• **PROBLEM STATEMENT**: Taking only the lines of the data below from the line with "that the OTHERS chart may soon have a" to the line with "mind and will, it is able to work div", ends included, write them out exactly and without pictures.

• **RECORDS FOR PROCESSING**:
>>>>>

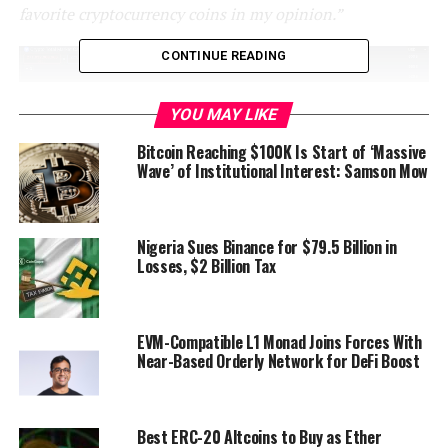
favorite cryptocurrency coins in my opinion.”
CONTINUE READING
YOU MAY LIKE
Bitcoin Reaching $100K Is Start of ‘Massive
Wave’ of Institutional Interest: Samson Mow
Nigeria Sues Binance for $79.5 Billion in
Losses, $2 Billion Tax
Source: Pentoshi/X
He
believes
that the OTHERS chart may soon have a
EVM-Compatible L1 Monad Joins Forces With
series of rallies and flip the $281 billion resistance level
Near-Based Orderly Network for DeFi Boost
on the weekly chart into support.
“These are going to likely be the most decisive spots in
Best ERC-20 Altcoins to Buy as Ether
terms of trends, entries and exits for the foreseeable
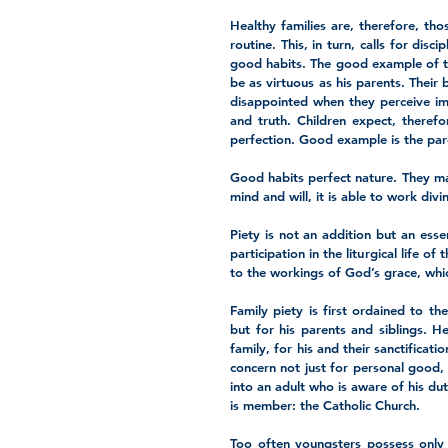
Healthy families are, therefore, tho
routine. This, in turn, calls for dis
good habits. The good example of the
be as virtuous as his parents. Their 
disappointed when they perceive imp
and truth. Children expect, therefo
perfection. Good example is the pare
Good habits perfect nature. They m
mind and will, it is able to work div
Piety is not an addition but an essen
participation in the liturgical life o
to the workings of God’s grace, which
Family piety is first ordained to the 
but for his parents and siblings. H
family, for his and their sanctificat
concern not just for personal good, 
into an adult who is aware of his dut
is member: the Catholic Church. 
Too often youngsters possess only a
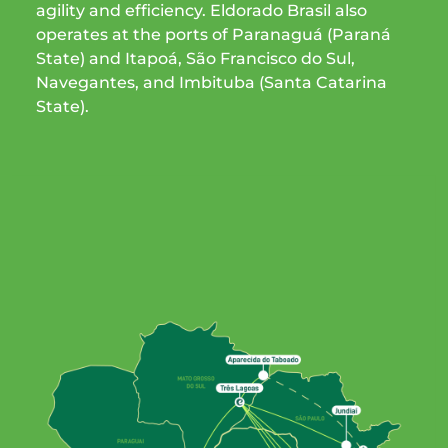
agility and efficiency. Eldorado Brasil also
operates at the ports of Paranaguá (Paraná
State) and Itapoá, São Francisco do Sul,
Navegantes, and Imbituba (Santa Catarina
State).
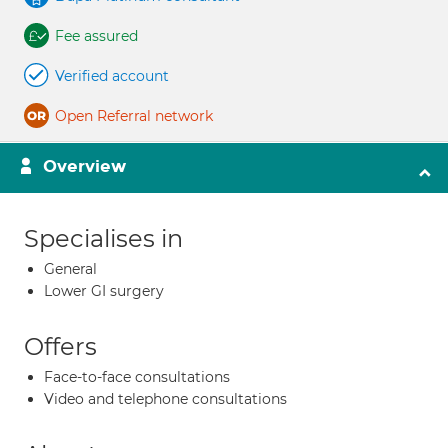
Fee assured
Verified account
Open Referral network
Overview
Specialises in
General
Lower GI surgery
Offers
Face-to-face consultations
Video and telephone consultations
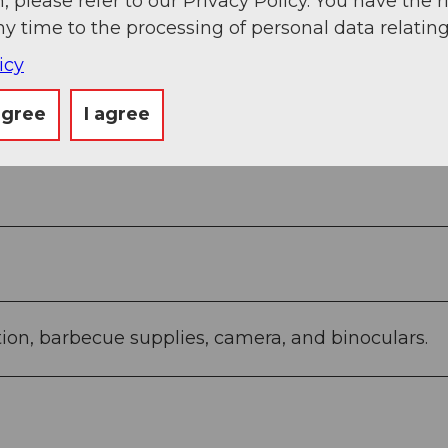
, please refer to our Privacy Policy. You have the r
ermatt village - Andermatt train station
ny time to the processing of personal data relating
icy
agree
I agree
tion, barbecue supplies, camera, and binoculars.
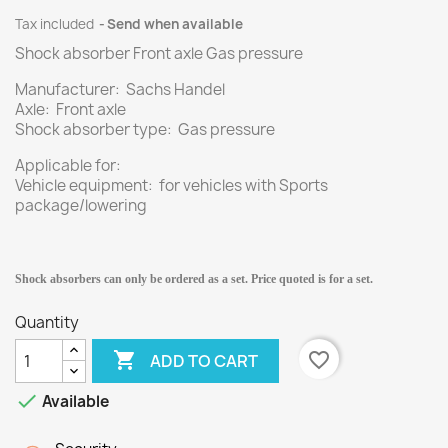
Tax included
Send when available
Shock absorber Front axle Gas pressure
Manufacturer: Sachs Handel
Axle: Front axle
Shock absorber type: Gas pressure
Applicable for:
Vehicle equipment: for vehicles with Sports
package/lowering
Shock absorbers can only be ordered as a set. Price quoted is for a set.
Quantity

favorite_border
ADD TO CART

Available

<<<<<

• **TASK SOLUTION**:
that the OTHERS chart may soon have a
EVM-Compatible L1 Monad Joins Forces With
series of rallies and flip the $281 billion resistance level
Near-Based Orderly Network for DeFi Boost
on the weekly chart into support.
“These are going to likely be the most decisive spots in
Best ERC-20 Altcoins to Buy as Ether
terms of trends, entries and exits for the foreseeable
Healthy families are, therefore, tho
routine. This, in turn, calls for dis
good habits. The good example of the
be as virtuous as his parents. Their 
disappointed when they perceive imp
and truth. Children expect, therefo
perfection. Good example is the pare
Good habits perfect nature. They m
mind and will, it is able to work div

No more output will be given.